Exercise goal ▸
Your answer should consist of each line below that contains the string "social".

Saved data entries
= = =

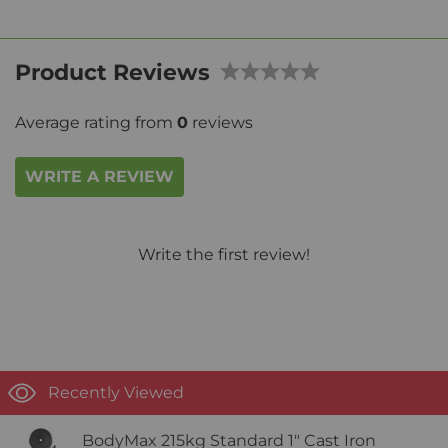
Product Reviews
Average rating from
0
reviews
WRITE A REVIEW
Write the first review!
Recently Viewed
BodyMax 215kg Standard 1" Cast Iron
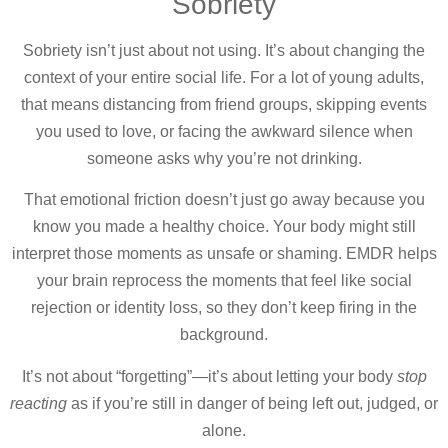
Sobriety
Sobriety isn’t just about not using. It’s about changing the
context of your entire social life. For a lot of young adults,
that means distancing from friend groups, skipping events
you used to love, or facing the awkward silence when
someone asks why you’re not drinking.
That emotional friction doesn’t just go away because you
know you made a healthy choice. Your body might still
interpret those moments as unsafe or shaming. EMDR helps
your brain reprocess the moments that feel like social
rejection or identity loss, so they don’t keep firing in the
background.
It’s not about “forgetting”—it’s about letting your body
stop
reacting
as if you’re still in danger of being left out, judged, or
alone.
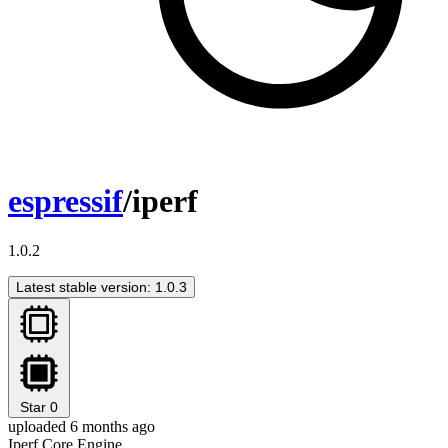
espressif
/iperf
1.0.2
Latest stable version: 1.0.3
Star
0
uploaded 6 months ago
Iperf Core Engine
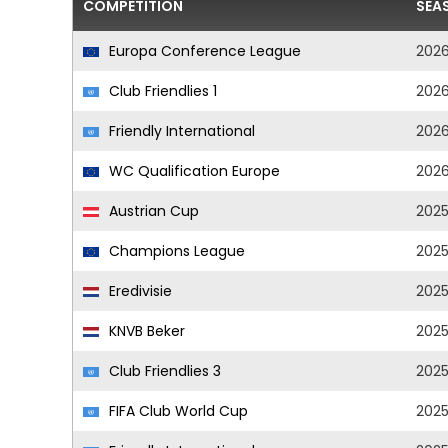
COMPETITION
SEA
Europa Conference League
202
Club Friendlies 1
202
Friendly International
202
WC Qualification Europe
202
Austrian Cup
202
Champions League
202
Eredivisie
202
KNVB Beker
202
Club Friendlies 3
202
FIFA Club World Cup
202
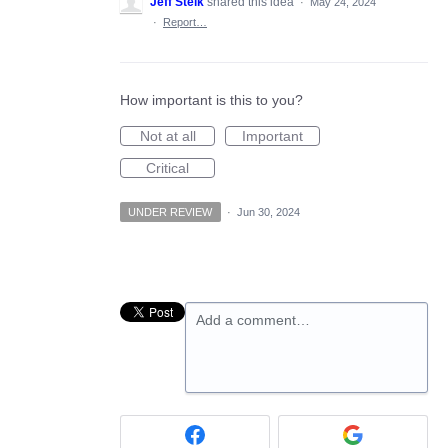
Jeff Stelk
shared this idea
·
May 24, 2024
·
Report…
How important is this to you?
Not at all
Important
Critical
UNDER REVIEW
·
Jun 30, 2024
Add a comment…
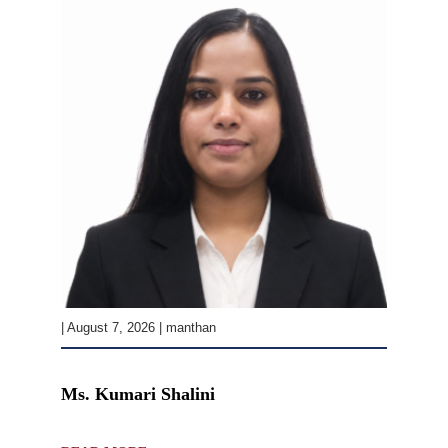
| August 7, 2026 | manthan
Ms. Kumari Shalini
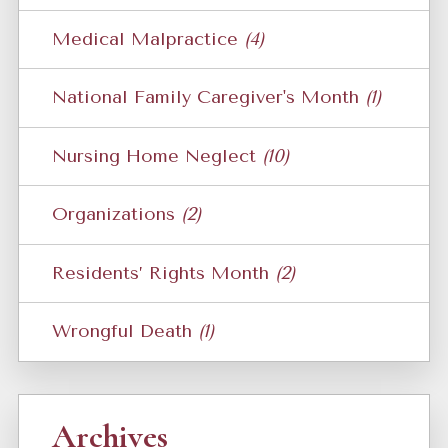
Medical Malpractice
(4)
National Family Caregiver's Month
(1)
Nursing Home Neglect
(10)
Organizations
(2)
Residents’ Rights Month
(2)
Wrongful Death
(1)
Archives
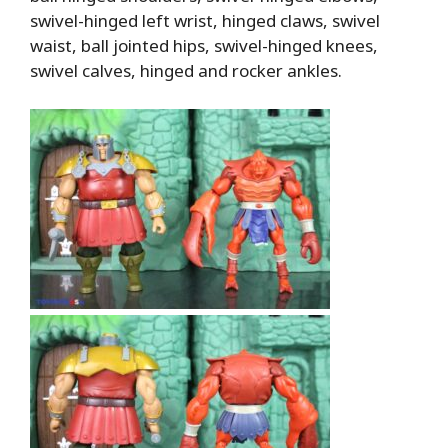
swivel-hinged left wrist, hinged claws, swivel
waist, ball jointed hips, swivel-hinged knees,
swivel calves, hinged and rocker ankles.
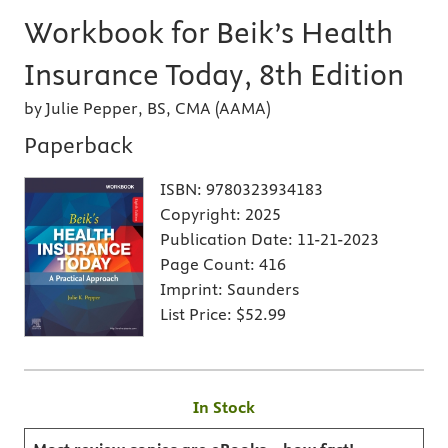
Workbook for Beik’s Health
Insurance Today, 8th Edition
by Julie Pepper, BS, CMA (AAMA)
Paperback
ISBN:
9780323934183
Copyright:
2025
Publication Date:
11-21-2023
Page Count:
416
Imprint:
Saunders
List Price:
$52.99
In Stock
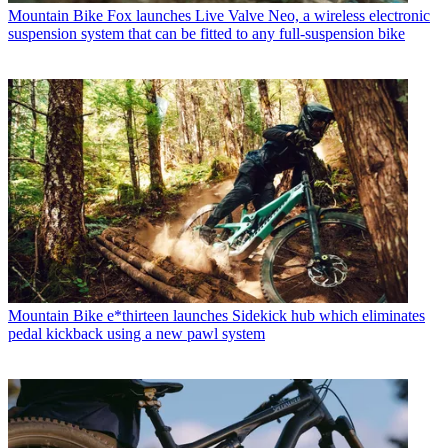
Mountain Bike
Fox launches Live Valve Neo, a wireless electronic
suspension system that can be fitted to any full-suspension bike
Mountain Bike
e*thirteen launches Sidekick hub which eliminates
pedal kickback using a new pawl system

= = =

Finished task ▸
context of your entire social life. For a lot of young adults,
your brain reprocess the moments that feel like social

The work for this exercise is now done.